Dieses Bild entstand nach der Lektüre des Buches Atemschaukel von Herta Müller. Dort wird der „Hungerengel“ beschrieben, der als ständiger Begleiter des Straflagerlebens präsent ist: „Weiß das Meldekraut [das man nicht mehr essen kann, weil es bitter geworden ist und verholzt], dass es nicht mehr uns und dem Hunger dient, sondern dem Hungerengel? Die roten Rispenketten sind ein Geschmeide um den Hals des Hungerengels.“ (Seite 25 Atemschaukel ).

In dem Bild findet sich für mich auch das immerwährende Elend, mit dem man in Großstädten konfrontiert ist. „Hunger“ steht hier exemplarisch für alle Ausprägungen von Verelendung. Zwar ist dies ein ganz anderer Kontext als der in Herta Müllers Buch, aber man kommt nicht umhin, auch diese Form des Leidens am Hunger mit anderen Augen zu betrachten, wenn man das Buch gelesen hat.

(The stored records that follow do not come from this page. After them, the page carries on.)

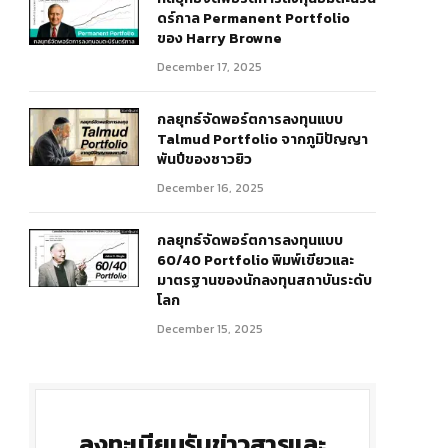
ดร์กาล Permanent Portfolio
ของ Harry Browne
December 17, 2025
กลยุทธ์จัดพอร์ตการลงทุนแบบ
Talmud Portfolio จากภูมิปัญญา
พันปีของชาวยิว
December 16, 2025
กลยุทธ์จัดพอร์ตการลงทุนแบบ
60/40 Portfolio พิมพ์เขียวและ
r)
มาตรฐานของนักลงทุนสถาบันระดับ
โลก
December 15, 2025
ลงทะเบียนรับข่าวสารและ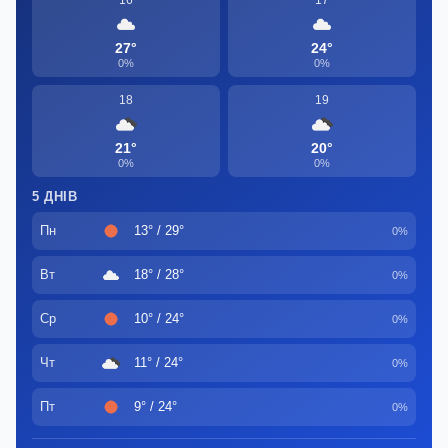
27°
24°
0%
0%
18
19
21°
20°
0%
0%
5 ДНІВ
Пн
13° / 29°
0%
Вт
18° / 28°
0%
Ср
10° / 24°
0%
Чт
11° / 24°
0%
Пт
9° / 24°
0%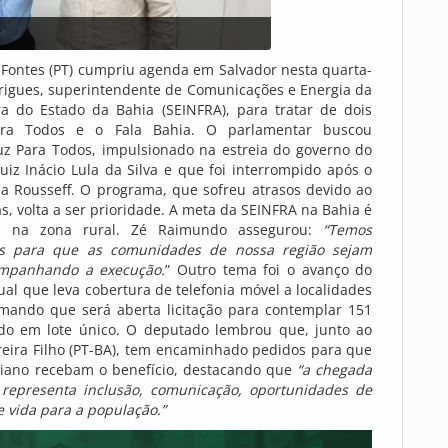
Fontes (PT) cumpriu agenda em Salvador nesta quarta-
odrigues, superintendente de Comunicações e Energia da
ra do Estado da Bahia (SEINFRA), para tratar de dois
ara Todos e o Fala Bahia. O parlamentar buscou
z Para Todos, impulsionado na estreia do governo do
uiz Inácio Lula da Silva e que foi interrompido após o
a Rousseff. O programa, que sofreu atrasos devido ao
s, volta a ser prioridade. A meta da SEINFRA na Bahia é
s na zona rural. Zé Raimundo assegurou:
“Temos
os para que as comunidades de nossa região sejam
ompanhando a execução.
” Outro tema foi o avanço do
ual que leva cobertura de telefonia móvel a localidades
mando que será aberta licitação para contemplar 151
ado em lote único. O deputado lembrou que, junto ao
eira Filho (PT-BA), tem encaminhado pedidos para que
aiano recebam o benefício, destacando que
“a chegada
 representa inclusão, comunicação, oportunidades de
 vida para a população.”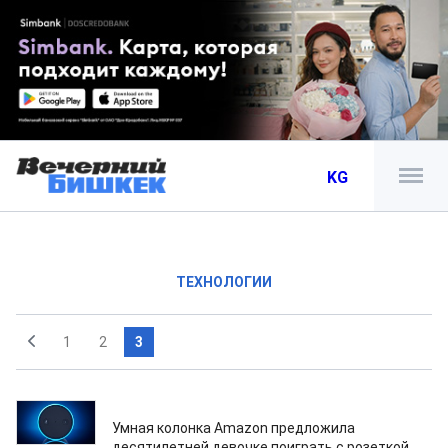
KG
ТЕХНОЛОГИИ
1
2
3
29.12.2021
Умная колонка Amazon предложила
десятилетней девочке поиграть с розеткой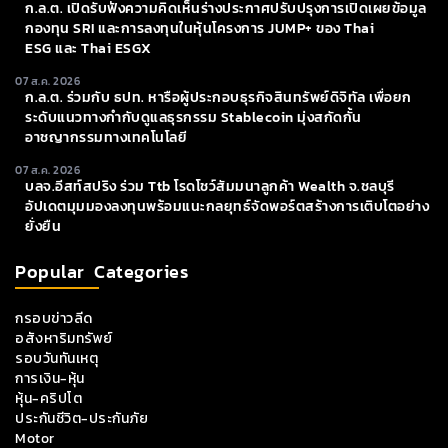
ก.ล.ต. เปิดรับฟังความคิดเห็นร่างประกาศปรับปรุงการเปิดเผยข้อมูล
กองทุน SRI และการลงทุนในหุ้นโครงการ JUMP+ ของ Thai
ESG และ Thai ESGX
07 ส.ค. 2026
ก.ล.ต. ร่วมกับ ธปท. หารือผู้ประกอบธุรกิจสินทรัพย์ดิจิทัล เพื่อยก
ระดับแนวทางกำกับดูแลธุรกรรม Stablecoin มุ่งสกัดกั้น
อาชญากรรมทางเทคโนโลยี
07 ส.ค. 2026
บลจ.อีสท์สปริง ร่วม Ttb โรดโชว์สัมมนาลูกค้า Wealth จ.ชลบุรี
อัปเดตมุมมองลงทุนพร้อมแนะกลยุทธ์จัดพอร์ตสร้างการเติบโตอย่าง
ยั่งยืน
Popular Categories
กรอบข่าวลีด
อสังหาริมทรัพย์
รอบวันทันเหตุ
การเงิน-หุ้น
หุ้น-คริปโต
ประกันชีวิต-ประกันภัย
Motor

Der Hunger und seine fortschreitenden Auswirkungen sind nicht nur an der Haltung der Bettlerin erkennbar, sondern auch am Verschwinden der Gesichtskonturen. Die äußere Form des Gesichts war einst noch füllig und rund, was in den Linien, inzwischen ohne Farbe, noch erkennbar ist, aber die inneren Linien beschreiben eine deutlich abgemagerte Gesichtsform, die im Verhältnis zu Augen, Mund und Kopfgröße nicht mehr stimmig ist. Auch die Position der Bettlerin, hinter einem Fels- oder Mauervorsprung, drückt Scham und Zurückgezogenheit aus, wie sie oft mit Verarmung und Verelendung einher gehen.

Der einzig verbliebene Kontakt zur Gesellschaft (und dem Betrachter) ist das Bitten um etwas zu essen oder Geld dafür. Die Hungerwolke ist in mehrfacher Weise im Bild vorhanden:
über dem Kopf der Bettlerin, aber auch in deren Hals- und Brustbereich – oder ist es ein wärmendes Tuch, das der Kälte, die mit Hungern einher geht, entgegenwirken soll? „Hungerwolke“ ist im Gegensatz zu „Hungerengel“ keine Personifizierung des Hunger(n)s.

In „Wolke“ drückt sich eher die Verneblung, die (bedrohliche) Verschlechterung der inneren Wetterlage, das Verhüllen des Tageslichts, aus. Die ganze Wucht der Interpretationsbandbreite entfaltet das Bild vielleicht nur denjenigen, die eine solche Situation kennen.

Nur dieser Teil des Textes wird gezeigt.